Hassan was six months old when the bombing began. Now, at two years old, he bears little resemblance to a healthy child his age.
The United Nations has repeatedly warned that Israel’s siege and restrictions on humanitarian aid are creating man-made famine conditions.
According to the UN Office for the Coordination of Humanitarian Affairs, only a fraction of the 600 truckloads of food and supplies required in Gaza daily, under normal circumstances, are coming through. The Integrated Food Security Phase Classification system has placed northern Gaza in Phase 5: catastrophe/famine.
Amid a lack of security, the trickle of humanitarian aid allowed to enter Gaza is subject to gangs and looting, preventing people in need from accessing scarce supplies.
Furthermore, hundreds of desperate aid seekers have been shot dead by Israeli soldiers while trying to get humanitarian aid provided by the United States- and Israeli-backed GHF since May.
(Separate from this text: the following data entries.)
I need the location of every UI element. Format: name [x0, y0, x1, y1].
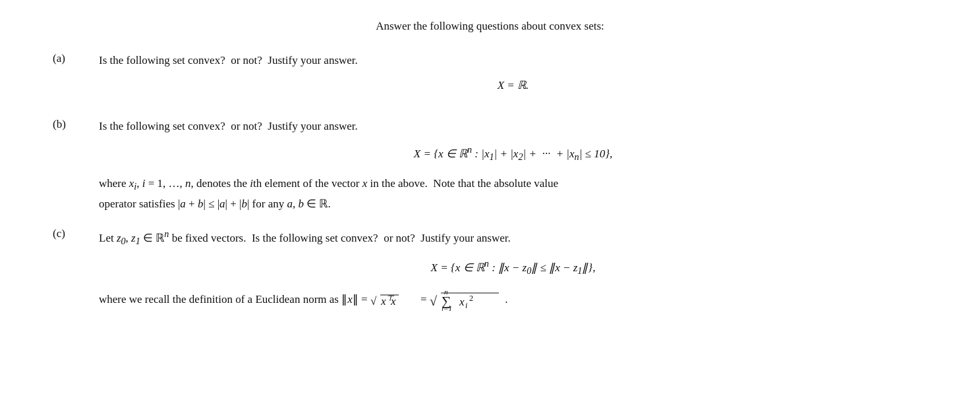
- svg-text:√: √: [370, 295, 377, 307]
- math-c: X = {x ∈ ℝn : ‖x − z0‖ ≤ ‖x − z1‖},: [99, 258, 927, 277]
- label-b: (b): [53, 117, 99, 131]
- svg-text:x: x: [459, 296, 465, 308]
- question-a: Is the following set convex? or not? Jus…: [99, 51, 927, 69]
- math-a: X = ℝ.: [99, 78, 927, 92]
- page-title: Answer the following questions about con…: [53, 20, 927, 33]
- note-c: where we recall the definition of a Eucl…: [99, 288, 927, 312]
- svg-text:x: x: [390, 295, 396, 307]
- content-b: Is the following set convex? or not? Jus…: [99, 117, 927, 213]
- label-a: (a): [53, 51, 99, 65]
- question-c: Let z0, z1 ∈ ℝn be fixed vectors. Is the…: [99, 226, 927, 249]
- svg-text:√: √: [430, 294, 437, 308]
- page-container: Answer the following questions about con…: [53, 20, 927, 312]
- question-b: Is the following set convex? or not? Jus…: [99, 117, 927, 135]
- svg-text:2: 2: [469, 294, 473, 303]
- svg-text:i: i: [465, 301, 467, 310]
- math-b: X = {x ∈ ℝn : |x1| + |x2| + ··· + |xn| ≤…: [99, 144, 927, 163]
- label-c: (c): [53, 226, 99, 240]
- svg-text:i=1: i=1: [442, 304, 452, 312]
- svg-text:x: x: [380, 295, 386, 307]
- content-a: Is the following set convex? or not? Jus…: [99, 51, 927, 104]
- sqrt-xtx-svg: √ x ⊤ x: [370, 290, 418, 310]
- content-c: Let z0, z1 ∈ ℝn be fixed vectors. Is the…: [99, 226, 927, 312]
- sqrt-sum-svg: √ ∑ n i=1 x i 2: [430, 288, 502, 312]
- note-b: where xi, i = 1, …, n, denotes the ith e…: [99, 174, 927, 213]
- problem-a: (a) Is the following set convex? or not?…: [53, 51, 927, 104]
- problem-c: (c) Let z0, z1 ∈ ℝn be fixed vectors. Is…: [53, 226, 927, 312]
- problem-b: (b) Is the following set convex? or not?…: [53, 117, 927, 213]
- svg-text:n: n: [444, 288, 448, 296]
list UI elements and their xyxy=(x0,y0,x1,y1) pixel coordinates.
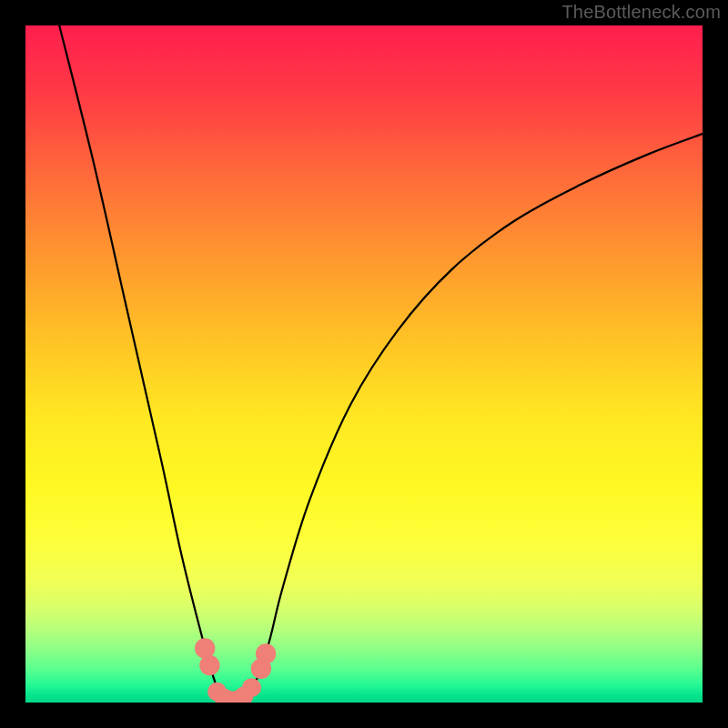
bottleneck-curve xyxy=(59,25,703,702)
data-point-marker xyxy=(199,655,219,675)
data-point-marker xyxy=(256,643,276,663)
plot-area xyxy=(25,25,703,703)
data-point-marker xyxy=(242,678,261,697)
curve-layer xyxy=(25,25,703,703)
outer-frame: TheBottleneck.com xyxy=(0,0,728,728)
watermark-text: TheBottleneck.com xyxy=(561,2,721,23)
Abundance as a distant memory
Hala Mohammed, 32, cradles three-year-old Qusai in a relative’s overcrowded shelter in Remal, a neighbourhood of Gaza City, as she describes how she has to watch him cry in hunger every morning, his little voice breaking.
“There’s no flour, no sugar, no milk,” she says, her arms wrapped protectively around the child, who has known only war for most of his life.
“We bake lentils like dough and cook plain pasta just to fill our stomachs. But hunger is stronger.”
This is devastating for someone who grew up in Gaza’s rich culture of hospitality and generosity and had a comfortable life in the Tuffah neighbourhood.
Before displacement forced her and her husband to flee west with Qusai, every milestone called for nice meals – New Year’s feasts, Mother’s Day gatherings, birthday parties for her husband, her mother-in-law and Qusai.
“Many of our memories were created around shared meals. Now meals [have become the] memory,” she says.
“My son asks for food and I just hold him,” she continues, her voice cracking. “The famine spreads like cancer – slowly, silently and mercilessly. Children are wasting away before our eyes. And we can do nothing.”
This piece was published in collaboration with Egab.